── Dataset entries
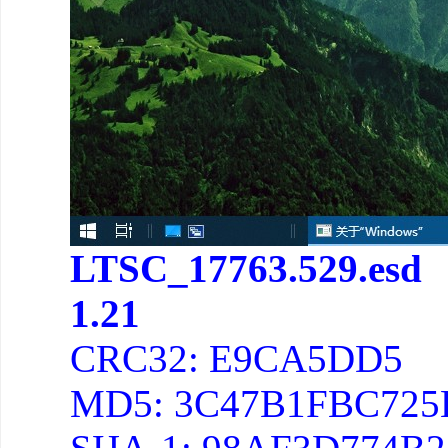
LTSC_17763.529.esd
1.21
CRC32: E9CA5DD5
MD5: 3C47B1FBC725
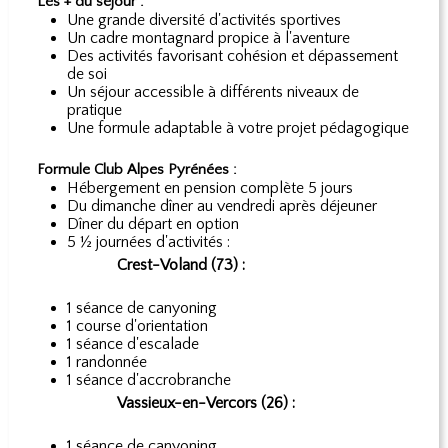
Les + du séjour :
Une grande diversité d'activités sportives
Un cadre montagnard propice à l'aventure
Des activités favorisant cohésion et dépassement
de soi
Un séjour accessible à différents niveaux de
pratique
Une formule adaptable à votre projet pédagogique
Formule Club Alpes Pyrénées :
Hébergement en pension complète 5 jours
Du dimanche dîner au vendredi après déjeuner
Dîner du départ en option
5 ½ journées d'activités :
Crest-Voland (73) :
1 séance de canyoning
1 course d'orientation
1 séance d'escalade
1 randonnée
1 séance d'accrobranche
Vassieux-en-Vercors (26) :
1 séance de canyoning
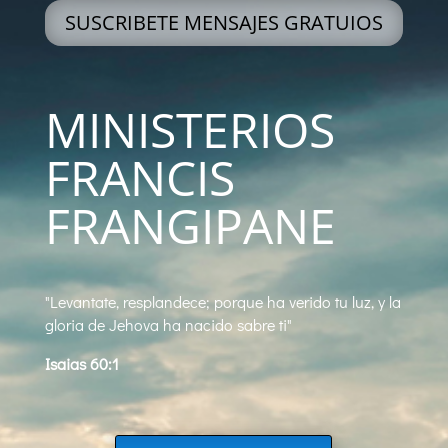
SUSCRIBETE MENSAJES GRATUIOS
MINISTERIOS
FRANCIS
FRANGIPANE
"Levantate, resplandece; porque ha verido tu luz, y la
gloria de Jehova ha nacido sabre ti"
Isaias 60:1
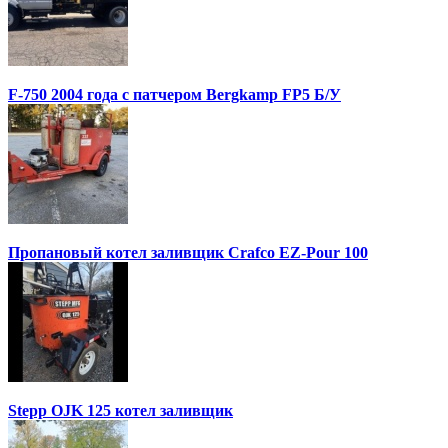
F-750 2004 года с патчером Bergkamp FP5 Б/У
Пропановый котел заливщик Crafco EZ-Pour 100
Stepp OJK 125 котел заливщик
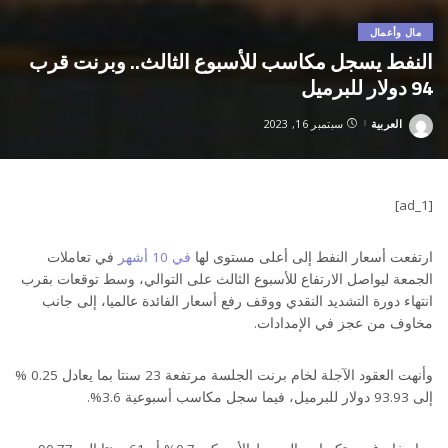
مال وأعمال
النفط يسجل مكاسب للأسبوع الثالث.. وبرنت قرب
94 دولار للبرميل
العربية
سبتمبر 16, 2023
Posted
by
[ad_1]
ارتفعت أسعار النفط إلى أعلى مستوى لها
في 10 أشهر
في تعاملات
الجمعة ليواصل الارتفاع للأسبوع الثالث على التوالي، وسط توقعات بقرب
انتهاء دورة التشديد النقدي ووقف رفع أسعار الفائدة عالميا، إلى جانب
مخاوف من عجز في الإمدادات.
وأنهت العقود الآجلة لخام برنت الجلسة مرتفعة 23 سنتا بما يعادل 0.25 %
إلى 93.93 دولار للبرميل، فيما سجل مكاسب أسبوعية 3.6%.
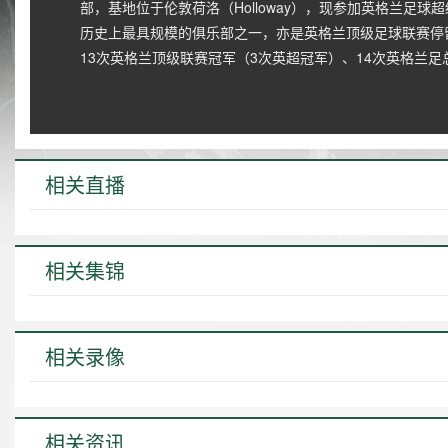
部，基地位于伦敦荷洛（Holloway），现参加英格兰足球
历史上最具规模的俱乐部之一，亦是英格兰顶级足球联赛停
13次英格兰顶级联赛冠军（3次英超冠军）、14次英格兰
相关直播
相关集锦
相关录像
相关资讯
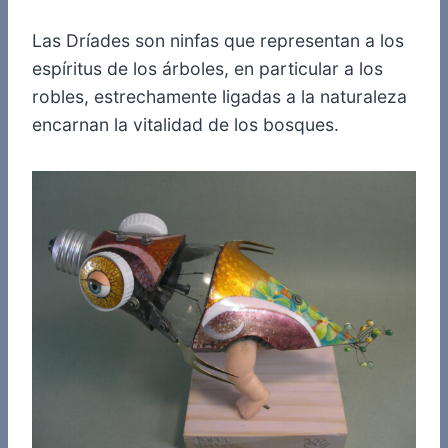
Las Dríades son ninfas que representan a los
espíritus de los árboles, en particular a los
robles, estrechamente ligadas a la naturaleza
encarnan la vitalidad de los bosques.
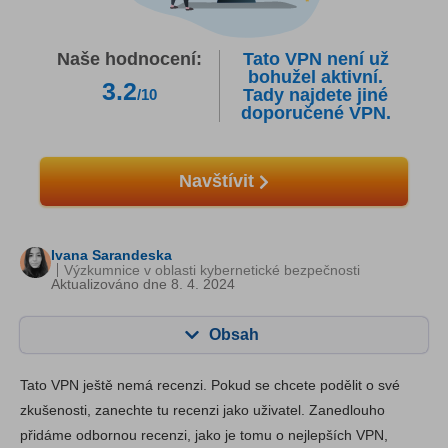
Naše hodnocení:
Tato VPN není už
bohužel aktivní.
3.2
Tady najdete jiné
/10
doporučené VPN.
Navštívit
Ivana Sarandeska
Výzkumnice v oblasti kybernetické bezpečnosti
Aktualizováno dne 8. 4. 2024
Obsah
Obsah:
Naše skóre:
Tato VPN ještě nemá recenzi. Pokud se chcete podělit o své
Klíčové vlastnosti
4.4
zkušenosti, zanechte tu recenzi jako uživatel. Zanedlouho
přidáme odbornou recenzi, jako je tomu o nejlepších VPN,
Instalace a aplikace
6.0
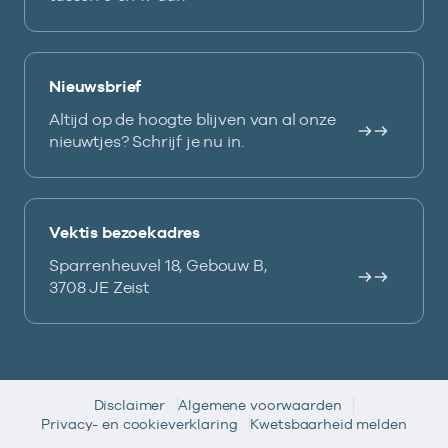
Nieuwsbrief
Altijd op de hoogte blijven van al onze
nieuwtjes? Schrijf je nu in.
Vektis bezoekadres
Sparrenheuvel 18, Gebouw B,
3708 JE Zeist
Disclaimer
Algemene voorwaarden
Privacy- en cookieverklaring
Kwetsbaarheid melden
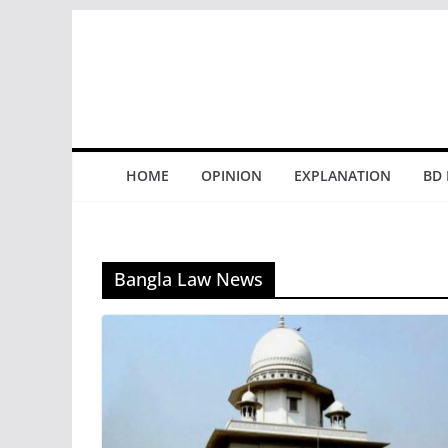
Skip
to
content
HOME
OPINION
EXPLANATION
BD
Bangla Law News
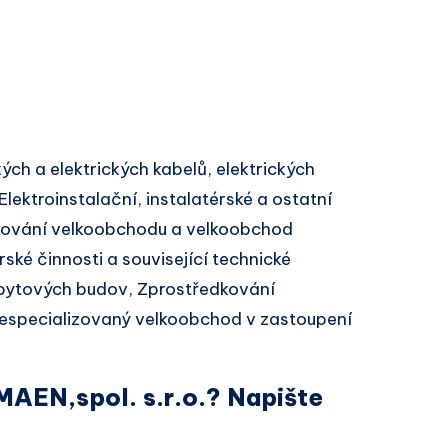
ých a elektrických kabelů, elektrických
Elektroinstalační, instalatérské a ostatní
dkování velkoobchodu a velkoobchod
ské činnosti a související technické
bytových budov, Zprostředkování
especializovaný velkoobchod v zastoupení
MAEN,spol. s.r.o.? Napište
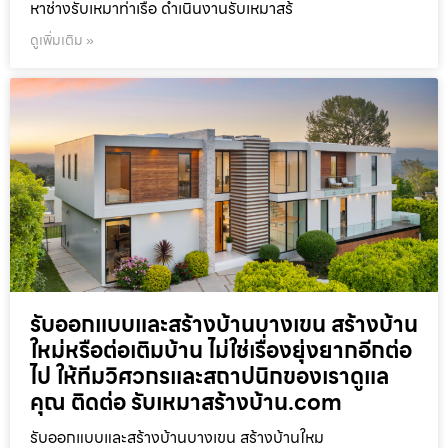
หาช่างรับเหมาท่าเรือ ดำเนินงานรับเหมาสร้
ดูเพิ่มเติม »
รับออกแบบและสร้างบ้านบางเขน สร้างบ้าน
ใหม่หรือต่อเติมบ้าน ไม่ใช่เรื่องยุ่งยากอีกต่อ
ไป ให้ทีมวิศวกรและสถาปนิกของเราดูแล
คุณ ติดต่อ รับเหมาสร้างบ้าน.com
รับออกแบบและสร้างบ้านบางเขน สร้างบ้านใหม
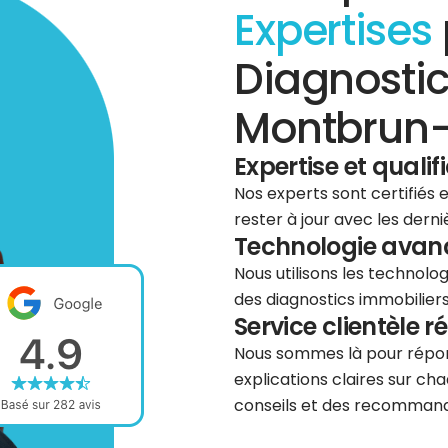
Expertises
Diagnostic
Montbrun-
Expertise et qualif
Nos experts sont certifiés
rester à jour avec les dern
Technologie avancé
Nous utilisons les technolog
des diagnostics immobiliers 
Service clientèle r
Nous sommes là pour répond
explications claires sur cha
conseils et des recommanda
────
── Dataset entries
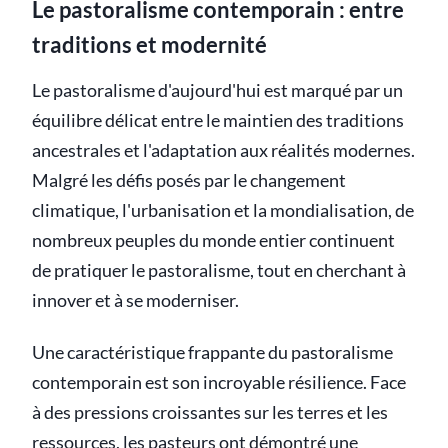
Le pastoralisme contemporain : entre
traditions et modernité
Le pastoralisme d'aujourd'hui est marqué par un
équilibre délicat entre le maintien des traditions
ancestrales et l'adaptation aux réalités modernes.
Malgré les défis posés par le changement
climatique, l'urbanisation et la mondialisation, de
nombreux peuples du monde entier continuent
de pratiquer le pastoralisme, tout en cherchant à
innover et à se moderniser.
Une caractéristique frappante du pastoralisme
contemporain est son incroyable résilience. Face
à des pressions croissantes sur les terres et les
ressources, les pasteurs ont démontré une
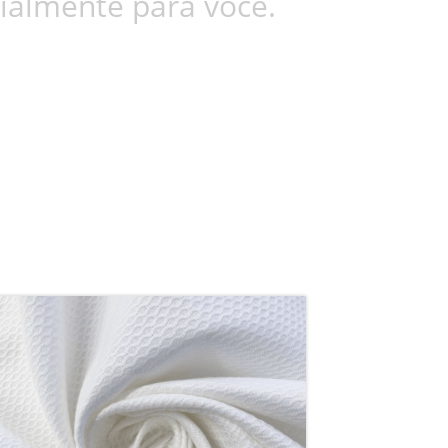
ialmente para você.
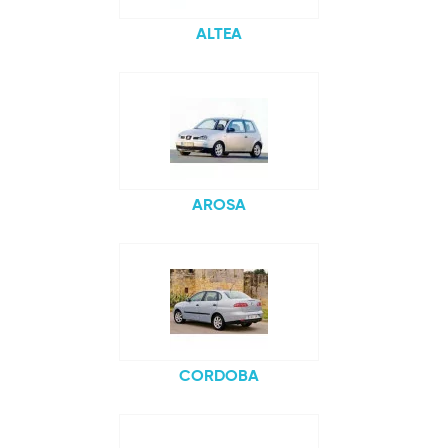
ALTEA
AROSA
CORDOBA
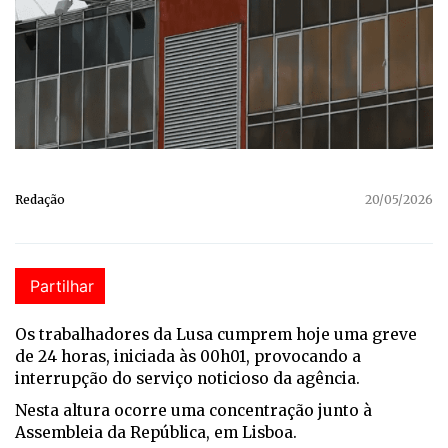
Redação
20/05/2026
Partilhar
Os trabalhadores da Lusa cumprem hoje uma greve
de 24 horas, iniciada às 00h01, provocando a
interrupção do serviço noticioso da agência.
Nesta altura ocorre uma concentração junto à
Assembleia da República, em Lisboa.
────
── Dataset entries
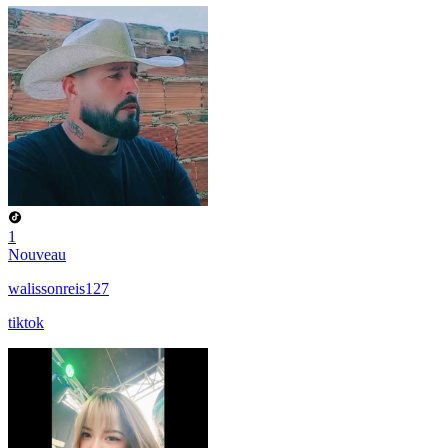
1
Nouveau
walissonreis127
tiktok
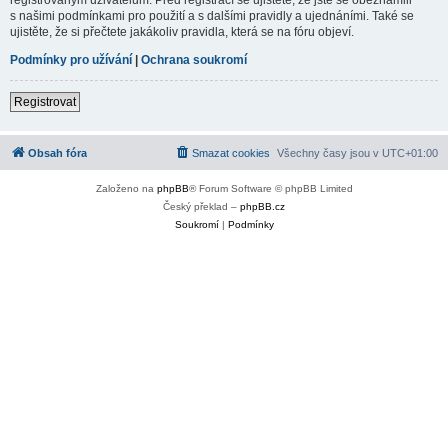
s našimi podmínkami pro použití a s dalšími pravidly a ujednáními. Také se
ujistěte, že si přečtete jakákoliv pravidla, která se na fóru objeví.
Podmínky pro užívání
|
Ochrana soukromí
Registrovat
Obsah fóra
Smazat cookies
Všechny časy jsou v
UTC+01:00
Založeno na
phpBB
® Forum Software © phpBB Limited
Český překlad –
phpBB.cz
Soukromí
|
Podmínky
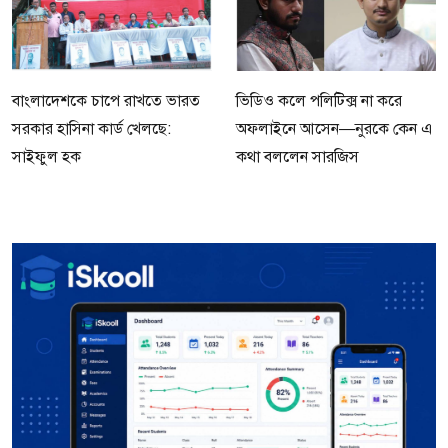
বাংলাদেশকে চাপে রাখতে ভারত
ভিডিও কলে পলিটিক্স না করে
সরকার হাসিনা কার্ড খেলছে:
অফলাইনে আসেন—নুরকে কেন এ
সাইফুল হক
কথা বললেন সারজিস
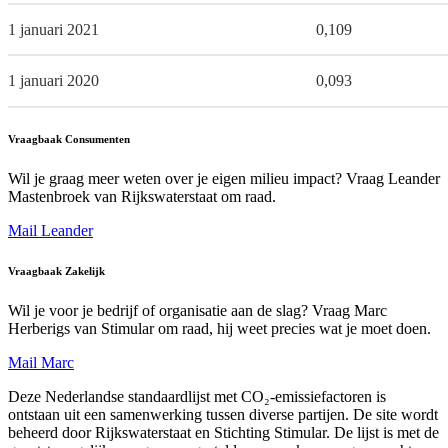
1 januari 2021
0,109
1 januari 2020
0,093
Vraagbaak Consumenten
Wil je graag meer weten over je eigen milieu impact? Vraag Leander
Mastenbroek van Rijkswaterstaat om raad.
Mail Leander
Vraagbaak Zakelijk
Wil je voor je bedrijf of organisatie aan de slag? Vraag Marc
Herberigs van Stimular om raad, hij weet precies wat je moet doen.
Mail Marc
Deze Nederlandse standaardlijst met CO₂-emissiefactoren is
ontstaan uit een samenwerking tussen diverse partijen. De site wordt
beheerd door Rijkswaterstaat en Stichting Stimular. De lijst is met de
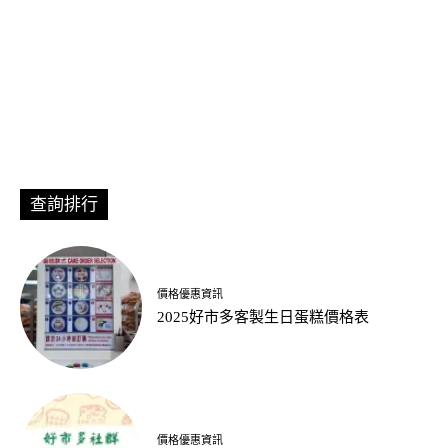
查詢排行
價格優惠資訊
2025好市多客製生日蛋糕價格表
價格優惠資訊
────
#### Exercise instructions:
Your answer should be a single number: the tally of lines in the entries that include the word "บออกแบบและสร".

#### Problem solution:
2